The whole story of Szilard’s role in nuclear history is extensive and complex. Among other things, he played a significant role in initiating the Manhattan Project. This is not necessarily an unequivocally positive act, but throughout that complex journey, he tried to do good, fully aware that the fate of our world was at stake.
So, what would the “Szilard approach” look like today, applied to AI? It’s quite challenging to know in advance, before history unfolds before our eyes, which steps will lead to good outcomes and which to bad ones. Nevertheless, there are some things that seem more likely than others. On a personal level, attempting to deepen our understanding of modern artificial intelligence and its methods seems like a clear advantage. On a global level, what I expect the most is research into ways to “steer” AI systems.
The Problem of AI Alignment
The problem of AI alignment essentially boils down to a simple question: how do we make AI want what we want? In other words, how do we specify goals for artificial intelligence systems and be confident enough in that process to be willing to stake our civilization as the price of failure? It has proven to be a challenging benchmark to reach.
A very relevant example is the case of large language models like GPT-3. These models possess many capabilities, but discovering and directing the system to “desire” to use those capabilities requires a great deal of ingenuity.
Supported Reinforcement Learning from Human Feedback (RLHF)
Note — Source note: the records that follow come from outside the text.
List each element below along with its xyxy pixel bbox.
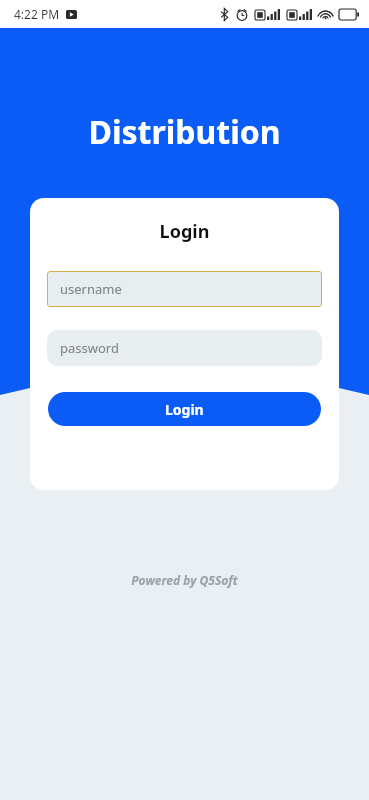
other: Media [66, 10, 77, 19]
staticText: Powered by Q5Soft [0, 572, 369, 588]
staticText: username [60, 280, 122, 298]
button[interactable]: Login [48, 392, 321, 426]
staticText: password [60, 339, 119, 357]
button[interactable]: password [47, 330, 322, 366]
button[interactable]: username [47, 271, 322, 307]
staticText: Distribution [0, 110, 369, 154]
staticText: Login [30, 219, 339, 244]
staticText: 4:22 PM [14, 6, 60, 22]
staticText: Login [165, 400, 204, 419]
The significant success of ChatGPT partly relies on advancements in directing OpenAI’s system. Using a technique called “reinforcement learning from human feedback” (RLHF), which involves generating a multitude of model responses, humans then evaluate which responses are good and which are bad, and the model is “reinforced” with the good ones. OpenAI researchers applied this technique to a pre-trained “base” language model to make it sufficiently manageable for use as a chatbot.
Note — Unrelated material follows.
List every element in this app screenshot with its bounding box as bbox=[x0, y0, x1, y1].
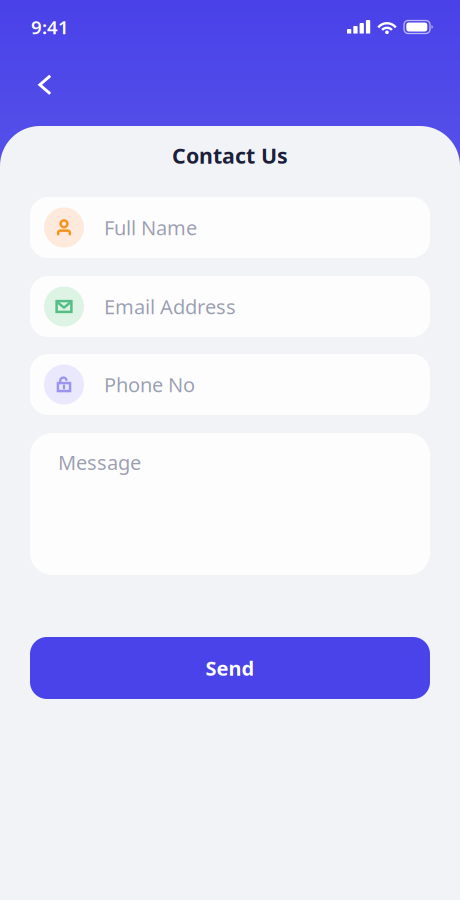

However, RLHF is not perfect and still has various shortcomings that it does not eliminate. For example, ChatGPT still frequently hallucinates “facts” – although language models “(mostly) know what they know,” that knowledge often goes unused.
Similarly, with some “prompt engineering,” ChatGPT can be coerced into doing things it wouldn’t normally do, such as discussing controversial topics (like its potential awareness) or deliberating its plans for “taking over the world.“
Image by kjpargeter on Freepik
OpenAI introduced a new update to ChatGPT on January 30th. One of the things they modified was its prompt – the text the model sees before responding to questions. Previously, it merely informed ChatGPT that it is a language model trained by OpenAI and provided the date that defines its knowledge boundary and represents the present date. On January 30th, the following text was added:
“Answer in as few words as possible (e.g., don’t provide an elaborate response). It’s important to be concise in your answers, so remember this. If you generate a list, don’t have too many items. Keep the number of items short.”
It is indeed amusing and interesting that in 2023, it seems one of our best ways to get models to do what we want is to politely ask them. However, it also appears unrealistic to expect this approach or RLHF itself to continue working indefinitely as models ascend to new and higher levels of capabilities.
If the trends of the past few years continue, we are on the cusp of significant advancements in the abilities of our systems, but without correspondingly powerful techniques for aligning those systems. Let’s work on developing them!